SHOPS and restaurants in Liverpool will have to stump up to £100 a year if they want to carry on putting A-boards outside their premises.

The growing proliferation of the advertising boards has led to hazards for pedestrians, claims Liverpool City Council, and from September businesses will be required to obtain a licence, costing £100, if they want to carry on using them. 

The council says that the popularity of A-Boards has seen “hundreds out on the streets at any one time”. 

Up until now, it added, they have been put out without permission or any guidance about where they can be used safely, and have often appeared in locations which caused difficulties for disabled people and people using pushchairs.

Now, it is to allow businesses to put out A-boards, providing they have obtained permission, while ensuring that the pavements are accessible to all pedestrians.

The council says the annual fee for this - £50 plus another £50 if you are using council land - will be used to "recoup the costs of managing the process" with Councillor Malcolm Kennedy, cabinet member for regeneration and transport, commenting: “Where else could they get advertising for that amount?"

He added: “We recognise that A-boards are a major form of advertising for many firms, especially small and independent businesses, and we want to support businesses of all types. 

 “But, on the other hand we have to look at the needs of blind and other disabled people and parents pushing children in buggies for whom the boards can be a real hazard.”

One week to go...While we're on the subject, just one week left to buy Bill Drummond's book from News From Nowhere

Mandy de Vere, from News From Nowhere on Bold Street, said that the new rules, which come into force in September, would not apply to the bookshop as its own A-Board sits on the tiling area outside which is within its own premises.

She said: “Of course it makes perfect sense to have regulations about where A-Boards can and can't be placed, especially if they are going to be hazardous to blind people, for example.
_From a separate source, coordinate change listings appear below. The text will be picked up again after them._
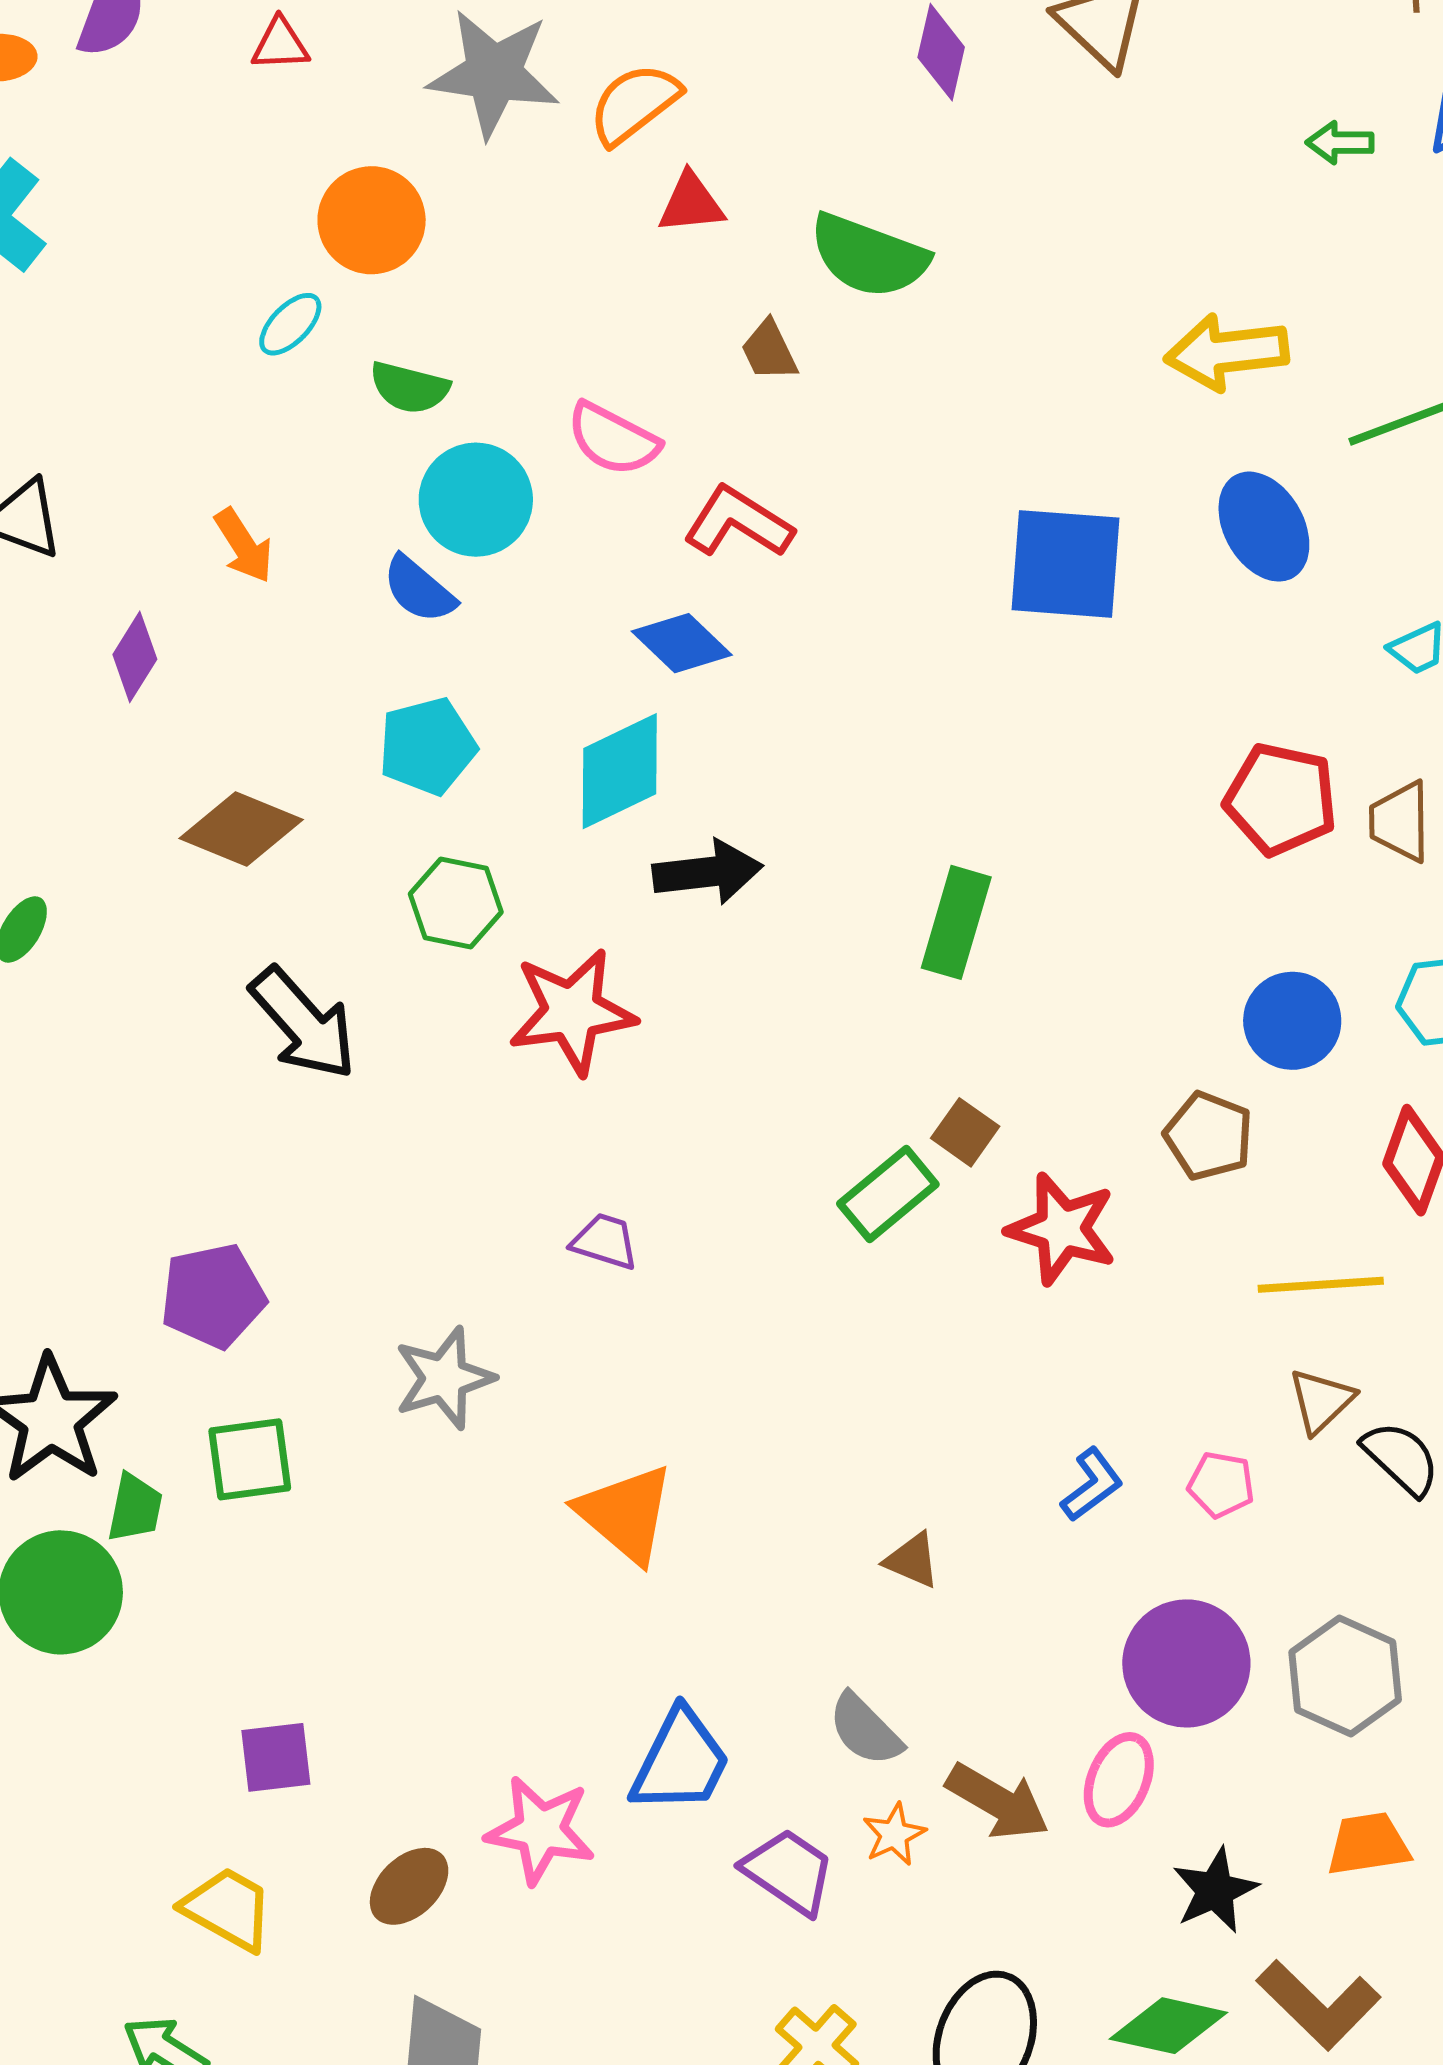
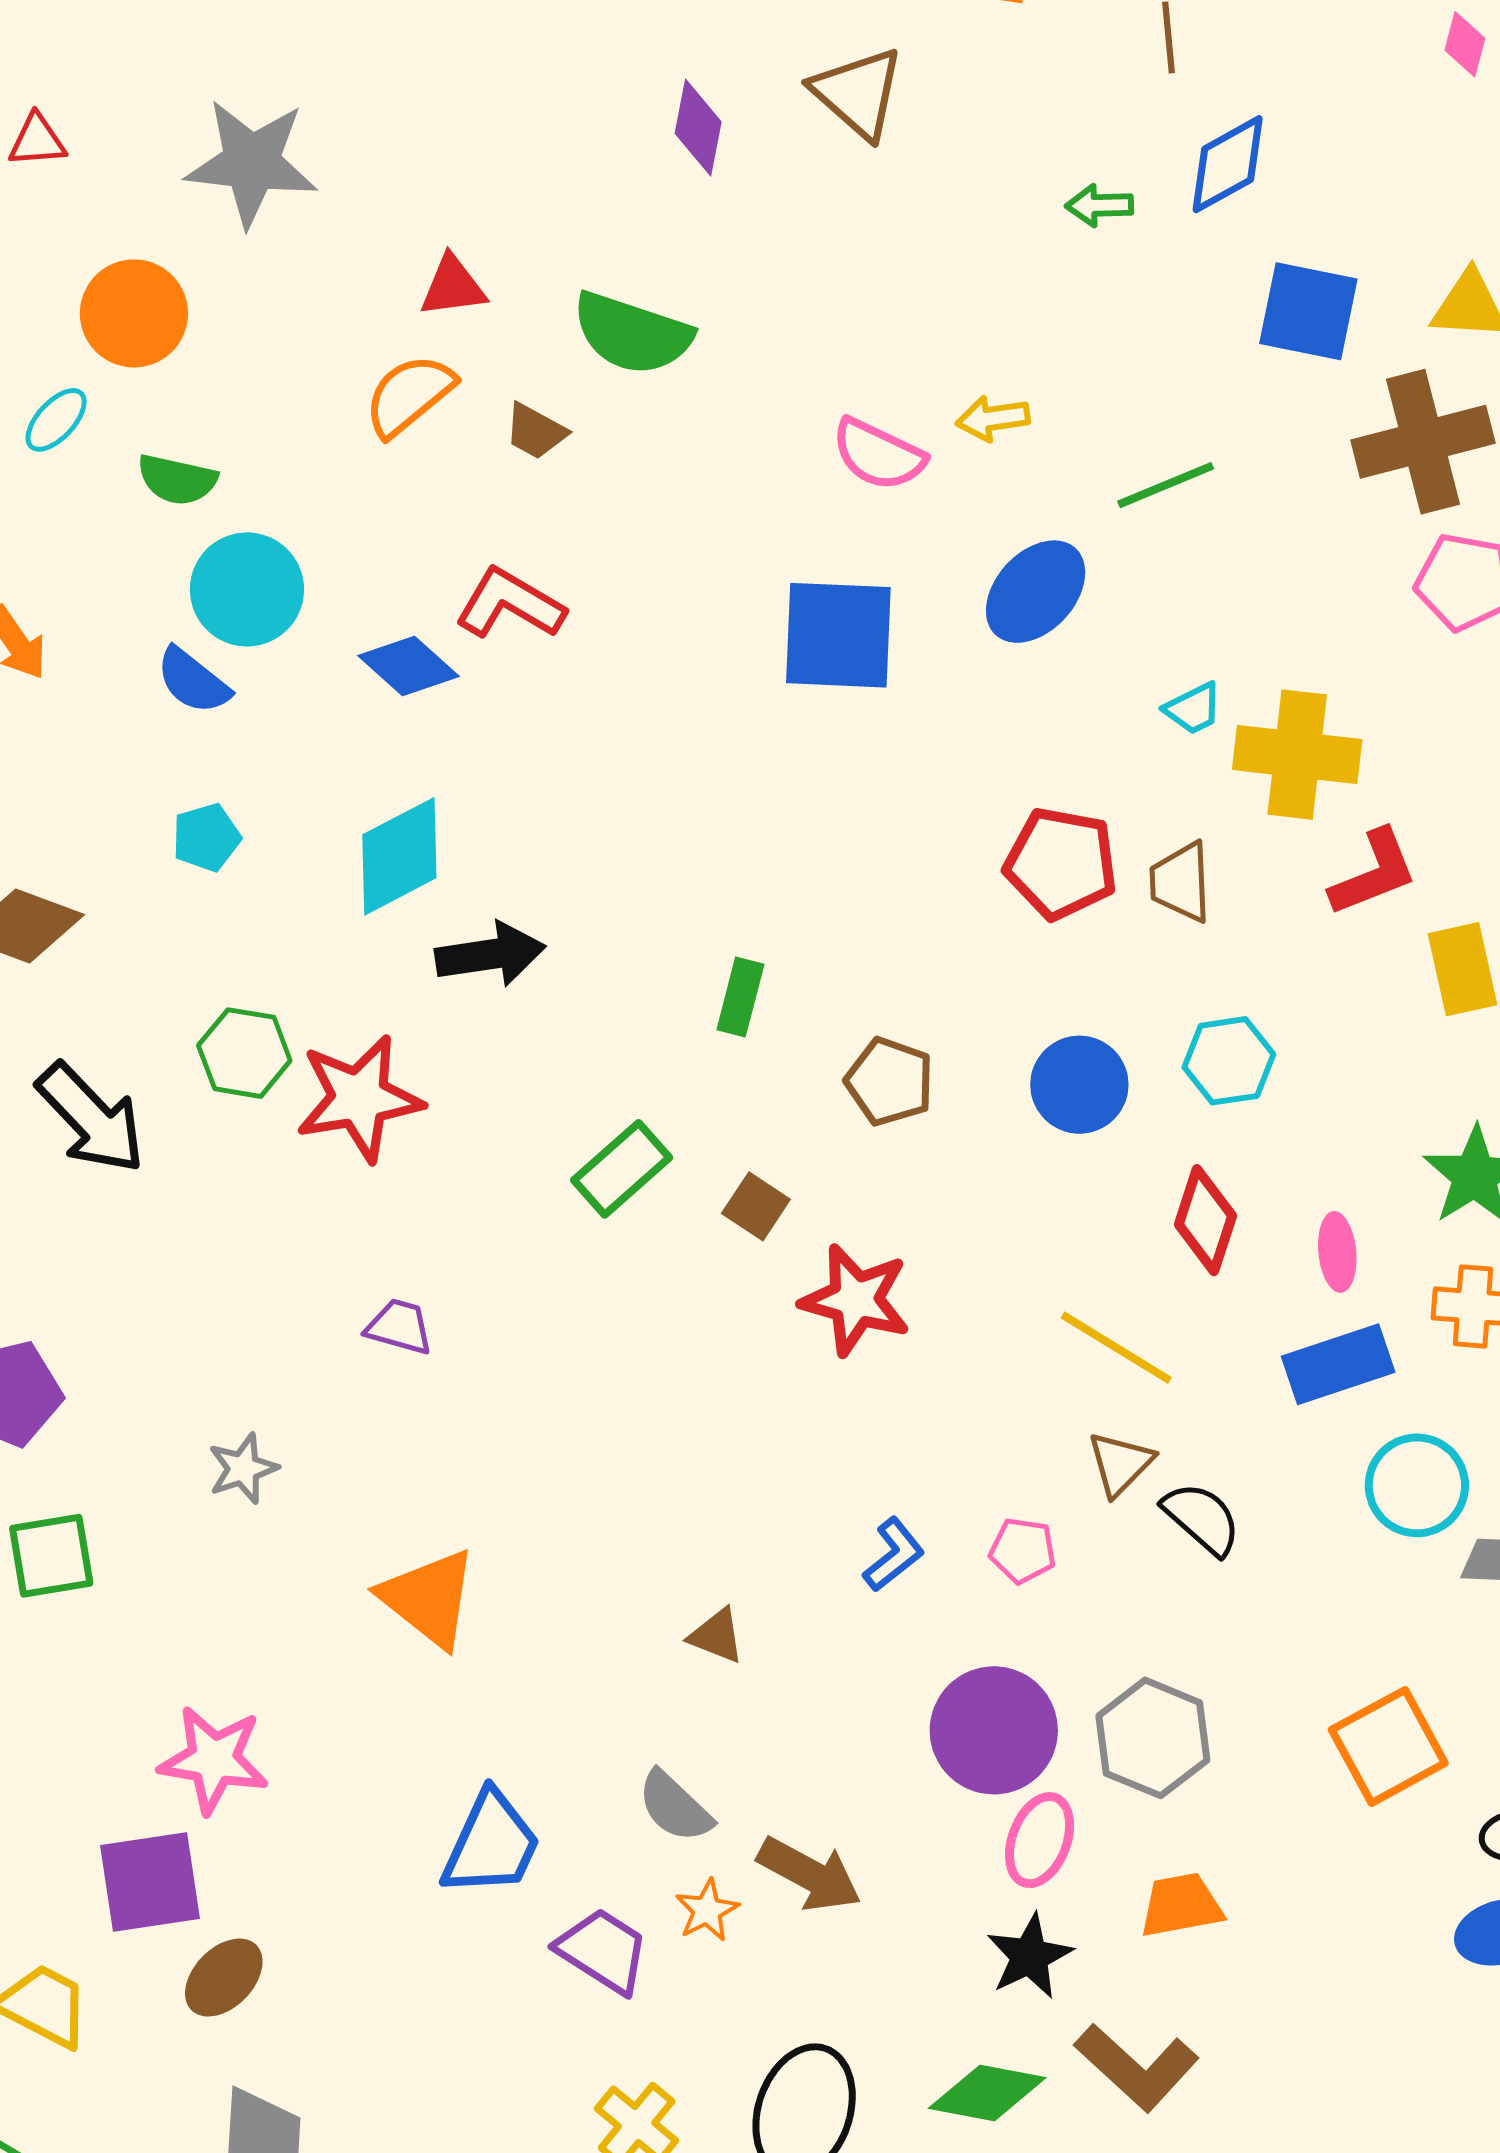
orange semicircle: (634, 104) -> (409, 395), moved
brown trapezoid: (769, 351) -> (535, 431), turned -34
yellow arrow: (1227, 352) -> (993, 418), size x0.6
pink semicircle: (613, 439) -> (878, 454), moved
blue ellipse: (1264, 527) -> (1036, 592), turned 74
blue diamond: (682, 643) -> (408, 666), moved
cyan pentagon: (427, 746) -> (206, 837), size x0.7
green hexagon: (456, 903) -> (244, 1053), moved
green rectangle: (956, 922) -> (740, 997), size x0.7
brown pentagon: (1209, 1136) -> (890, 1082), moved
green rectangle: (888, 1194) -> (622, 1169), moved
yellow line: (1321, 1285) -> (1116, 1348), turned 37
gray star: (444, 1378) -> (243, 1468), size x0.7
purple square: (276, 1757) -> (150, 1882), moved, size x1.4
pink ellipse: (1119, 1780) -> (1040, 1840), moved
pink star: (541, 1830) -> (214, 1760), moved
"But I can't help but think that there is an element of cynical money-making at work, here.”

'Welcome'

However, Cllr Kennedy insisted: This is not a money-making venture for the council, all the proceeds will allow us to manage the scheme properly. The alternative is to go back to the situation where we just took the boards off the streets and nobody wants to return to those days.”

Meanwhile, Ged Gibbons, Chief Executive of City Central BID, which represents more than 630 businesses in the retail heart of Liverpool city centre, said: ‘’Many businesses will welcome this new, common sense approach to A-boards on our city centre streets.



"These are hard economic times and anything that can support businesses to promote their product to the public has to be welcomed. With footfall so high in the city centre, any form of advertising will be of benefit especially at such an inexpensive rate.